By:   |   Jul 08, 2018   |   Views: 95   |   Comments: 0

Bamboo, part of the grass family Poaceae and having 1,450 different species, has been labeled the fastest-growing plant on earth. There are many diverse uses for this grassy plant. The particular species that are used in the textile industry have fibers that are very short, less than 3mm making it impossible to transform into the necessary yarn in a natural process. Therefore, the process is combined with rayon where the fibers are broken down with chemicals such as lye, carbon disulfide and strong acids then extruded through mechanical spinnerets. The end result is a "bamboo fabric" which has come under scrutiny with the Federal Trade Commission as being labeled as a natural bamboo fabric. Now the guidelines state that the product must be labeled as rayon with a statement that the product is "from bamboo".

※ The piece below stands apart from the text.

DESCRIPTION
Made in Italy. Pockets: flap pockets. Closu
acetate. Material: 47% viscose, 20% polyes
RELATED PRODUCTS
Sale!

So, if you are interested in bamboo sheets, it just makes sense to be aware of rayon. Rayon is a manufactured regenerated cellulose fiber (extracted from wood pulp) making it a semi-synthetic produced from naturally occurring polymers. It is not a natural fiber, yet it is not synthetic either. Rayon has been labeled as the most misunderstood of all fibers. Dating back to 1891, rayon is the oldest manufactured fiber developed as an alternative to silk. The characteristics of rayon include, highly absorbent, soft, comfortable, breathable, drapes well, does not build up static electricity. Rayon is also the biggest fiber competitor of cotton.

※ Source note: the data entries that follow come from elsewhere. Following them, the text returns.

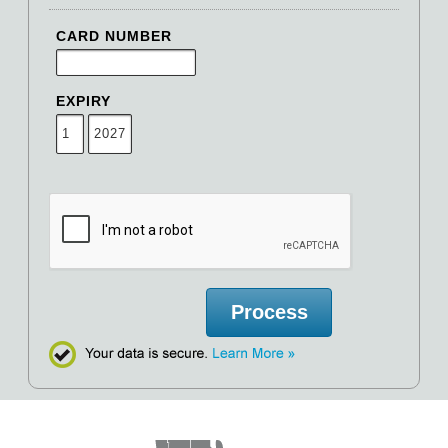
CARD NUMBER
EXPIRY
Process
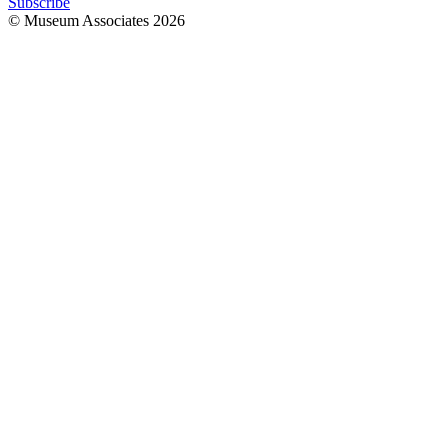
Subscribe
© Museum Associates
2026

Cotton has history dating back thousands of years and is one of our oldest fibers. The world uses more cotton than any other fiber. Cotton is a white, fluffy, soft, staple fiber that grows in a boll as a natural-fiber which becomes a breathable textile that is extremely versatile. Nicknamed nature's wonder fiber as it transcends into thousands of possible products ranging from textile to food from cottonseed. All parts of the plant are useful and even the left over stalks and leaves are plowed back into the ground to enrich the soil. Although cotton is natural in and of itself, it has the drawback of infestation in the growing process where pesticides typically are used. Once manufactured, cotton is usually treated chemically to reduce the flammable nature of the finished product. Cotton provides added texture or strength when blended with other natural fibers taking advantage of its high use and versatility qualities.